And here comes the closing prayer. At least the sermon didn’t run overtime. That’s one thing pastors learn within their first week or two of ministry at Orchard Grove. You don’t make the old retirees sit on the patently painful pews for longer than thirty minutes max. Greg’s preaching lasted about twenty-eight minutes, and I could see him up there sweating a little as he raced through his last two bullet points.
I’m just glad it’s over. I’ve got to get home. Got to clean up after my canned ravioli from last night. Got to make sure I don’t leave Mom’s house a dust speck dirtier than it was when she left for my brother’s. I don’t have time for Pastor Greg’s long, drawn-out closing prayer.
I certainly don’t have time for Grandma Lucy to ask for the microphone when he’s done.
Grandma Lucy’s something of a fixture in our little Christian bubble in Orchard Grove. If you go to church in our town, or you have a neighbor who does, or your niece and nephew attended vacation Bible school here one summer, you’ve encountered Grandma Lucy.
I swear that woman’s a hundred years old if she’s a day, and I only say that because she was white-haired and bespectacled when I was a little girl in pigtails nibbling on my Graham crackers and sipping my Tang in the downstairs Sunday school room.
Grandma Lucy’s not the typical sort of Orchard Grove Bible Church congregant.

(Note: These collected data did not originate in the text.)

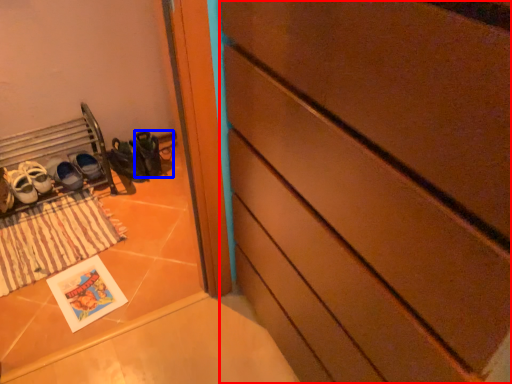 Question: Which object appears closest to the camera in this image, chest of drawers (highlighted by a red box) or shoe (highlighted by a blue box)?

Choices:
 (A) chest of drawers
 (B) shoe

Answer: (A) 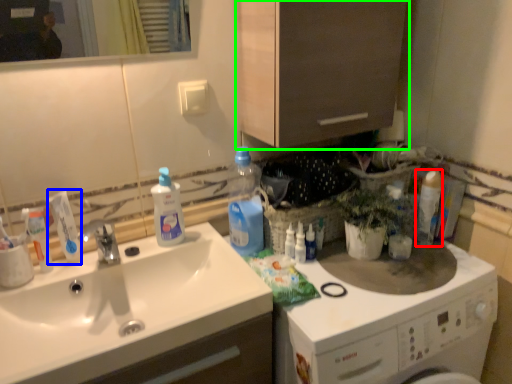 Question: Estimate the real-world distances between objects in this image. Which object is closer to cleaning product (highlighted by a red box), toothpaste (highlighted by a blue box) or cabinetry (highlighted by a green box)?

Choices:
 (A) toothpaste
 (B) cabinetry

Answer: (B) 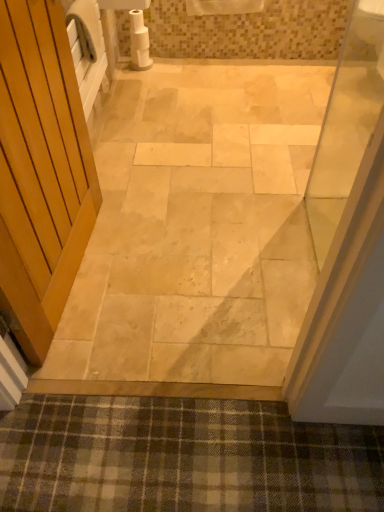 Question: From a real-world perspective, is plaid fabric bath mat at lower center below natural stone floor at center?

Choices:
 (A) yes
 (B) no

Answer: (B)

Question: Considering the relative sizes of plaid fabric bath mat at lower center and natural stone floor at center in the image provided, is plaid fabric bath mat at lower center wider than natural stone floor at center?

Choices:
 (A) no
 (B) yes

Answer: (A)

Question: Is plaid fabric bath mat at lower center shorter than natural stone floor at center?

Choices:
 (A) no
 (B) yes

Answer: (B)

Question: Considering the relative sizes of plaid fabric bath mat at lower center and natural stone floor at center in the image provided, is plaid fabric bath mat at lower center taller than natural stone floor at center?

Choices:
 (A) yes
 (B) no

Answer: (B)

Question: From the image's perspective, is plaid fabric bath mat at lower center located beneath natural stone floor at center?

Choices:
 (A) yes
 (B) no

Answer: (A)

Question: Is plaid fabric bath mat at lower center in front of or behind white matte toilet paper at upper center in the image?

Choices:
 (A) front
 (B) behind

Answer: (A)

Question: Is point (29, 463) positioned closer to the camera than point (134, 67)?

Choices:
 (A) farther
 (B) closer

Answer: (B)

Question: From the image's perspective, is plaid fabric bath mat at lower center above or below white matte toilet paper at upper center?

Choices:
 (A) above
 (B) below

Answer: (B)

Question: Is plaid fabric bath mat at lower center bigger or smaller than white matte toilet paper at upper center?

Choices:
 (A) big
 (B) small

Answer: (A)

Question: From a real-world perspective, relative to plaid fabric bath mat at lower center, is natural stone floor at center vertically above or below?

Choices:
 (A) above
 (B) below

Answer: (B)

Question: Which is correct: natural stone floor at center is inside plaid fabric bath mat at lower center, or outside of it?

Choices:
 (A) outside
 (B) inside

Answer: (A)

Question: Is natural stone floor at center wider or thinner than plaid fabric bath mat at lower center?

Choices:
 (A) wide
 (B) thin

Answer: (A)

Question: Considering the positions of natural stone floor at center and plaid fabric bath mat at lower center in the image, is natural stone floor at center bigger or smaller than plaid fabric bath mat at lower center?

Choices:
 (A) small
 (B) big

Answer: (B)

Question: Visually, is white matte toilet paper at upper center positioned to the left or to the right of natural stone floor at center?

Choices:
 (A) right
 (B) left

Answer: (B)

Question: Considering the positions of point (140, 18) and point (150, 287), is point (140, 18) closer or farther from the camera than point (150, 287)?

Choices:
 (A) farther
 (B) closer

Answer: (A) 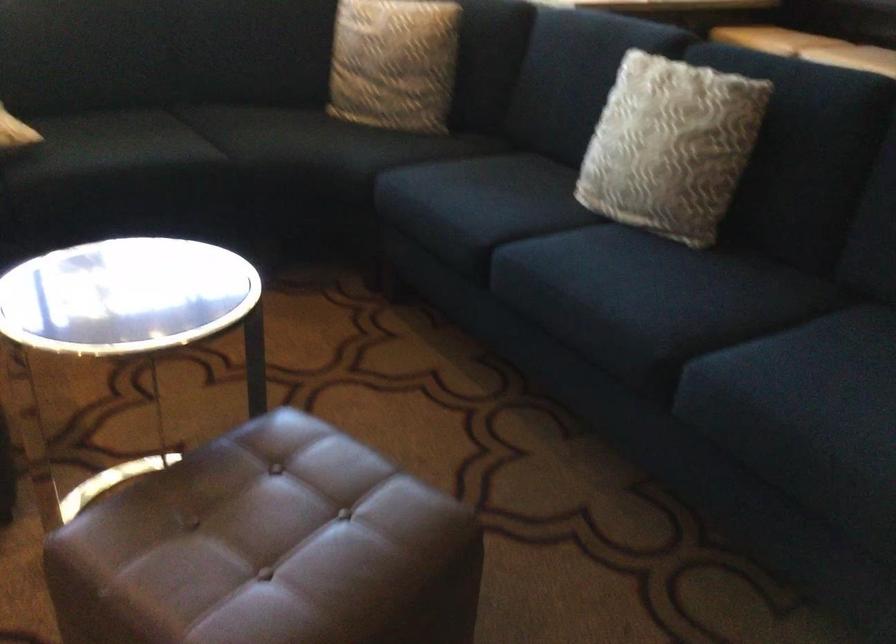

She’s, well, let’s just say that there are at least two pastors who resigned within a month of meeting her. And I don’t mean to imply she’s mean or rude. She couldn’t hurt a fly even if she wanted to because she’s something like four-foot, ten-inches when she’s not bent over, but she lives with this Holy Spirit flame in her that I swear would have the fire department, the fire marshal, all of FEMA, and Smokey the Bear himself dousing themselves with water if it were something you could literally see and measure.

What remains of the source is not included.